Mac and iOS apps stealing user data — an enterprise take
Credit to Author: Jonny Evans| Date: Mon, 10 Sep 2018 04:53:00 -0700
Reports claiming numerous apps distributed through Apple’s App Store are secretly exfiltrating user data should be an alarm call to enterprise CIOs. It signals a new battlefront in the eternal enterprise security wars.
On the surface, the data being extracted is kind of … personal, such as location and browser histories. Information like that provides additional insight into what individual users are up to. Why should that concern an enterprise?
That’s a rhetorical question, of course. Most enterprise security professionals recognize that any form of data exfiltration poses an overall challenge.
The security environment is becoming increasingly complex. And criminals are getting better at combining data from multiple sources to identify targets, identify individuals, and turn this knowledge into cold hard cash.

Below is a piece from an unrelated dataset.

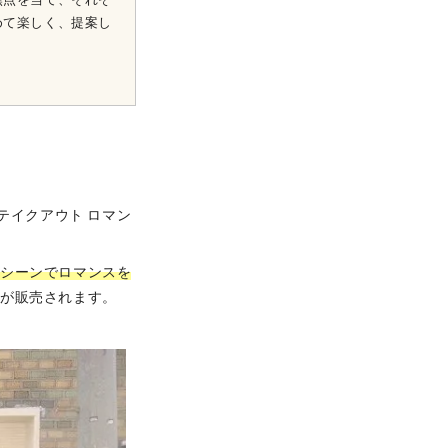
めて楽しく、提案し
テイクアウト ロマン
のシーンでロマンスを
ーが販売されます。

We also know that as Apple makes its platforms more secure, criminals who still choose to target the platform are becoming much more sophisticated.
They will even pay $15 for Apple ID data, and there is a huge market in preconstructed phishing and hacking tools online. A Malwarebytes survey earlier this year claimed malware attacks on Macs climbed 270 percent in 2017.
Wickie Fung of Palo Alto Networks has warned: “Enterprises must insist on complete pervasive security visibility in their environment, including users, applications, data and threats.”
Staff must be educated about the risk of installing unapproved apps.
Enterprises must put procedures and protocols in place to protect against installation of data exfiltrating apps — in doing so, they must also recognize that users will turn to third-party apps that do things more efficiently than those the organization provides, and they should subject those apps to swift security analysis.
It is also important to check if existing threat intelligence systems are capable of identifying instances in which rogue apps are covertly stealing data.
The recently identified apps tend to parcel up the data they take to upload to remote servers — threat intelligence systems must recognize such transactions.
Phishing attacks are much more effective if they are precisely targeted according to user habits — and users are still the weakest link in the security chain.
Criminals understand (as did Cambridge Analytica) that the value of data extracted from multiple data stacks far outweighs that held inside any single stack. Analytics systems enable such data to be identified and weaponized.
There’s money in these practices, and the potential to find information that helps infiltrate otherwise robust computing systems, as a recent College of Behavioral & Social Sciences cybercrime study found.
Information concerning a target’s browsing habits can become a malware-infested message designed and personalized to that user, increasing the chance of successfully infecting the end user’s machine to place an exploit that becomes critical to undermining enterprise security.
While it seems way too convenient that these revelations concerning a security flaw in the App Store model emerge just as Apple prepares to announce new mobile devices, it seems unwise to dismiss them.
It is also apparent that while the news tarnishes Apple’s security model, it’s inevitable other platforms will also experience covert data grabbing through otherwise innocuous apps.
Any responsible platform developer should already be taking robust steps to protect against this, including insistence that apps maintain strict (and transparent) data protection policy, as Apple now demands.
This stuff matters. All the apps recently identified as rogue by Malwarebytes, Sudo Security, and security researcher Patrick Wardle would (I think) have been breaking the new data privacy rules Apple now insists developers follow.
Not only that, but developers of those apps would have been required to take much more responsibility for any data they chose to exfiltrate, under Apple’s new rules.
Taking such information without securing a user’s express consent is absolutely forbidden.
Apple CEO Tim Cook has often stressed the position that “privacy to us is a human right, a civil liberty.”
These days, we should all recognize that the price of protecting such rights is eternal vigilance.
The apps engaged in these practices should be seen as honey traps:
Adware Doctor, for example, promises something users want — to eradicate unwanted advertising online, but it fails to inform them that it will grab browser histories to covertly send to unknown servers based in China.
The fact that the app was one of the top apps distributed at the App Store adds another layer of risk. We’ve all learned that apps distributed through the store tend to be trustworthy. Apple must now apply much more strict security checks for any apps listed in the top 100 apps in any country at any store in future.
However, enterprise security chiefs must also educate users of this new emerging App Store risk and advise against installing any relatively obscure app on any enterprise device on any platform unless chosen from an approved list.
I mentioned gray IT: Users will use third-party solutions if they are better or easier to use than enterprise-provided apps. That means enterprise security teams must assess and verify the security of popular third-party apps used on their networks, as those apps will be used no matter how many memos are published. Best practice advice will be a far more effective response than top-down admonition against using such apps.